Equinix today announced additional joint venture agreements with GIC, Singapore’s sovereign wealth fund, which when fully built-out will bring Equinix’s xScale data center portfolio to $6.9bn+, across 32 facilities globally, which will provide 600+ megawatts of power capacity. Notably, the joint venture is heavily-weighted towards expansion in Europe, with ~60% of the facilities being built-out in this region.
Incrementally, Equinix and GIC are increasing their joint venture program by $3.9bn, 23 hyperscale data centers, and 307+ megawatts of power capacity.
Finally, each of the joint venture projects will close in stages throughout the course of 2021.
xScale Data Center Portfolio – Equinix and GIC
Through their xScale joint venture, Equinix and GIC’s build-out of 32 facilities globally will be weighted, by number of data centers: Europe (59%), Asia-Pacific (19%), Americas (13%), and Unidentified (9%).
Equinix and GIC will build-out 19 xScale data centers across Europe. Notably, 11 of the total facilities being built will be located in the FLAP markets of Frankfurt, London, and Paris. The xScale data centers by market include Frankfurt (5), Paris (4), Dublin (3), London (2), Madrid (2), Helsinki (1), Milan (1), and Warsaw (1).
Equinix and GIC will build-out 6 xScale data centers in Asia-Pacific. The xScale data centers by market include Osaka (3) and Tokyo (3).
Equinix and GIC will build-out 4 xScale data centers in the Americas. The xScale data centers by market include São Paulo (3) and Mexico City (1).
Finally, Equinix and GIC will announce three additional xScale sites at a future date.
xScale Value Proposition for Hyperscale Companies
xScale, Equinix’s brand for hyperscale data centers, serves the core workload deployment needs of hyperscale companies, including large cloud service providers.
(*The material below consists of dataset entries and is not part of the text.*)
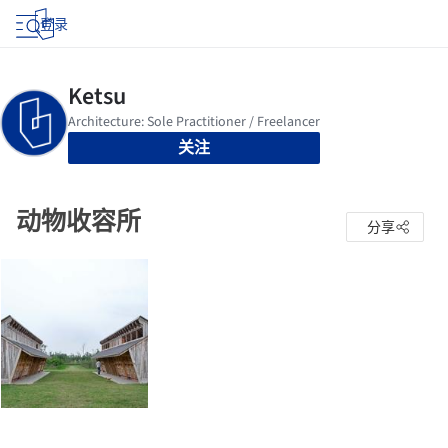
登录
关注
动物收容所
分享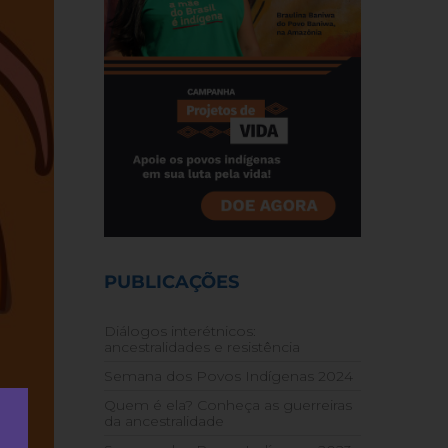
PUBLICAÇÕES
Diálogos interétnicos:
ancestralidades e resistência
Semana dos Povos Indígenas 2024
Quem é ela? Conheça as guerreiras
da ancestralidade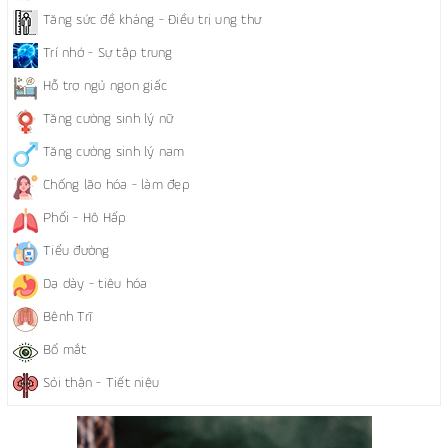
Tăng sức đề kháng - Điều trị ung thư
Trí nhớ - Sự tập trung
Hỗ trợ ngủ ngon giấc
Tăng cường sinh lý nữ
Tăng cường sinh lý nam
Chống lão hóa - làm đẹp
Phổi - Hô Hấp
Tiểu đường
Dạ dày - tiêu hóa
Bệnh Trĩ
Bổ mắt
Sỏi thận - Tiết niệu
These core workload deployments will add to the existing access point footprints of these hyperscale customers at Equinix. In turn, this architecture enables the hyperscale companies to offer direct interconnection, with Equinix’s ecosystem, to their own customers.
Overall, these cloud service providers include Amazon Web Services, Microsoft Azure, Google Cloud, IBM Cloud, Oracle Cloud, and Alibaba Cloud.
xScale Joint Venture – Rationale for Equinix
Equinix’s xScale joint venture enables the company to fund capital expenditures for these large deployments in an off-balance sheet model. In turn, this preserves capital for investment into Equinix’s traditional retail data center business and potential M&A activity.
Additionally, Equinix only owns a 20% interest, while GIC owns an 80% interest in the xScale joint venture companies. Therefore, Equinix needs to fund solely its minority share of the capital expenditures in order to build these 32 facilities.
Beyond reducing its capital expenditure outlay, Equinix also benefits through the xScale joint venture by generating fee revenue from GIC. Specifically, Equinix generates revenue from sales & marketing, development management, facilities management, and asset management services that it provides to the joint venture. Additionally, upon the sale of an asset from the joint venture, Equinix has the opportunity to earn carried interest.
For the three months ended March 31, 2021, Equinix generated $7.2m of revenue from the aforementioned revenue streams. Indeed, this equates to $28.8m on an annualized basis. With today’s significant expansion of the xScale joint venture, this fee revenue will become more meaningful to Equinix’s overall earnings profile.